• Ei tuloksia

5. Discussion

5.5. Conclusions and suggestions for future work on the model

The model did not succeed in predicting the absolute amounts trout parrs and smolts. This was probably caused by some of the model assumptions and the relatively small dataset available. The effect of small the dataset is very evident when comparing the posterior distributions of model parameters used for River Ingarskila, with those of River Pirita.

A more realistic way to include electrofishing data might have increased the model’s fit to data. An alternative way for this could have been to model the data gathered from different sampling stations separately in a hierarchical model similar to the model proposed by Mäntyniemi et al. (2005b), with unequal catchability estimates.

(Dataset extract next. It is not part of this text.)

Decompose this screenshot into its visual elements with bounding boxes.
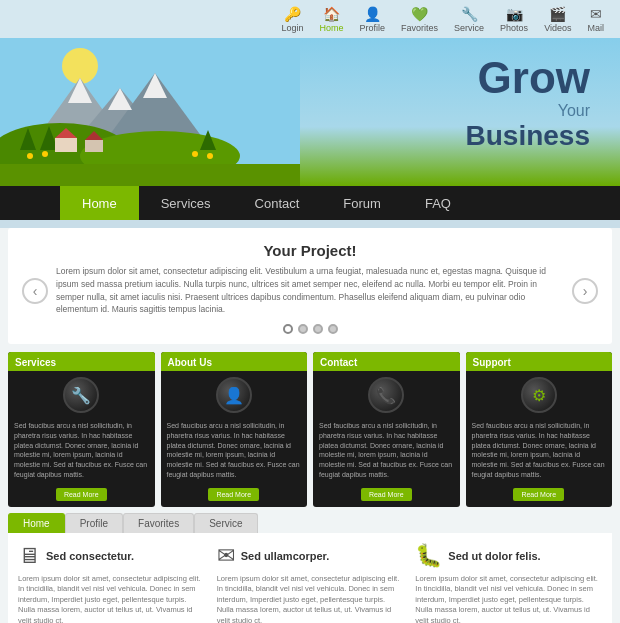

Based on the good prediction of the age-distribution the River Pirita data were large enough for the model to learn the parameters controlling the smoltification model. This combined with the results of previously published observations’ analysis gives encouraging evidence that the novel idea presented here for modeling partial anadromy in Salmo trutta has potential for further uses. The model’s application to other species with partial anadromy, such as the rainbow trout

(Onchorynchus mykiss) and arctic char (Salvelinus alpinus) should also be studied in the future.

The observed 2014 River Pirita smolt catch was surprisingly low, given the high densities 0+ parrs in the two years before it. The phenomenon behind this could be a density-dependent mechanism that prevents migration especially in the youngest age groups, during high population densities.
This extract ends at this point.